The clock shop proprietor shows up again, and Rydell and Durham are able to talk him into repairing Forever. Dillon is beaten, but he tells Jaroch and Hawkins that it doesn't matter because they're all going to die anyway. That's when Rydell and Durham return, fresh from having saved the universe, to prove him wrong.
With the universe back in place, Morticent surrenders, and Trinian takes her and Guardian #492 back to Guardian Control for trial. Beck has Dillon committed to Tantalus V, where he can finally get the help he should have gotten years ago. Hawkins informs Jaroch that, while she does have feelings for him, she needs to go home and see if she can work things out with Mookow.
One year later, Beck visits Rydell at The Suburb and meets his baby daughter, Ashley.
Eighteen months after Forever, the Secondprize arrives at Starbase 84. Hawkins is there waiting for Jaroch. She and Mookow have divorced, and she wants to see if Jaroch is willing to give a relationship a try. He readily agrees.
Two years after Forever, Dillon is doing much better and is about to be released from Tantalus V. When asked what he plans to do now, Dillon states that may write a book.
Featuring
- Captain Alexander Rydell
- Commander Travis Dillon
- Lieutenant Commander Jaroch
- Commander Scott Baird
- Lieutenant Patricia Hawkins
- Lieutenant Commander Emily Sullivan
- Ensign Andrea Carr
- Lieutenant Monica Vaughn
- Trinian
Also Featuring
Author's Comments
I started writing "Please Hold For Oblivion" in the Fall of 1997, two years after I had graduated from Old Dominion University. At the time I was in graduate school in Louisiana and, if I am honest with myself, feeling a bit lonely. Yes, I was married, and I had made new friends. But the group of people I had spent almost four years with had scattered, and I was definitely feeling the inevitable changes that friendships go through as everyone moves on to new phases of their lives.
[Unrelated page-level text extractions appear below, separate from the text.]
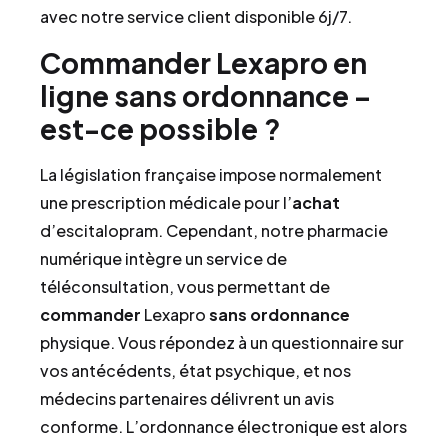
avec notre service client disponible 6j/7.
Commander Lexapro en
ligne sans ordonnance –
est-ce possible ?
La législation française impose normalement
une prescription médicale pour l’
achat
d’escitalopram. Cependant, notre pharmacie
numérique intègre un service de
téléconsultation, vous permettant de
commander
Lexapro
sans ordonnance
physique. Vous répondez à un questionnaire sur
vos antécédents, état psychique, et nos
médecins partenaires délivrent un avis
conforme. L’ordonnance électronique est alors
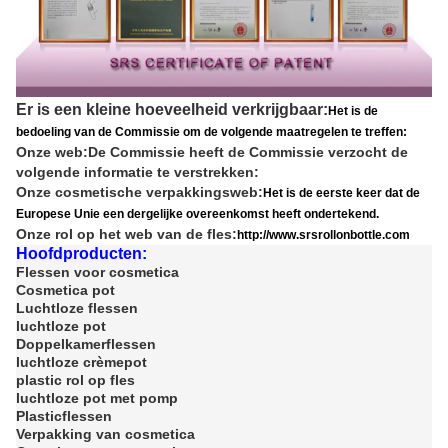
Er is een kleine hoeveelheid verkrijgbaar:
Het is de
bedoeling van de Commissie om de volgende maatregelen te treffen:
Onze web:
De Commissie heeft de Commissie verzocht de
volgende informatie te verstrekken:
Onze cosmetische verpakkingsweb:
Het is de eerste keer dat de
Europese Unie een dergelijke overeenkomst heeft ondertekend.
Onze rol op het web van de fles:
http://www.srsrollonbottle.com
Hoofdproducten:
Flessen voor cosmetica
Cosmetica pot
Luchtloze flessen
luchtloze pot
Doppelkamerflessen
luchtloze crèmepot
plastic rol op fles
luchtloze pot met pomp
Plasticflessen
Verpakking van cosmetica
That's really what Oblivion is about. I wanted to show that time had actually passed for the Secondprize crew and that they weren't going to stay in the same place forever (no pun intended). Oblivion was written before The Lost Years, so all of the things that happen with the crew at the end of Lost Years were actually dictated by the decisions I made for Oblivion. I knew Rydell would retire young for a while. I'd laid the groundwork for it in Of Gods and First Officers. Actually "Gods" has a bit of dialogue that shaped a lot of Oblivion. Rydell tells Conway, "There are people for whom this is a job and those for whom this is a life. Figure out what kind of Starfleet officer you are now before your entire life passes you by. If it's just a job, stay only until you figure out what you really want to do. Then get the hell out. If it's your life, give it everything you've got." Nothing especially deep there, but it made me think about the Secondprize crew. Which ones were career Starfleet and which ones were just passing through.
And then there's Dillon. But he's another issue entirely.
Morticent came from a friend of mine who wanted to be a character in the series. She's not particularly evil, but I seem to remember that she got a kick out of being the villian. The name is a mix of Morticia Addams from "The Addams Family" and Maleficent from "Sleeping Beauty," two of her favorite characters, and her ship name, the Mitgogae, comes from the jokey name we used for one of our favorite movies (especially hers), "Midnight In The Garden Of Good And Evil."
I would like to point out that I came up with the profanity filter and used it as a plot point well before a similar idea was used in "South Park: Bigger, Longer, and Uncut." I freely acknowledge when I "borrow" ideas. That one, however, was not cribbed from South Park. (This is not a statement against that movie, which I thought was hysterical. Great soundtrack, too.)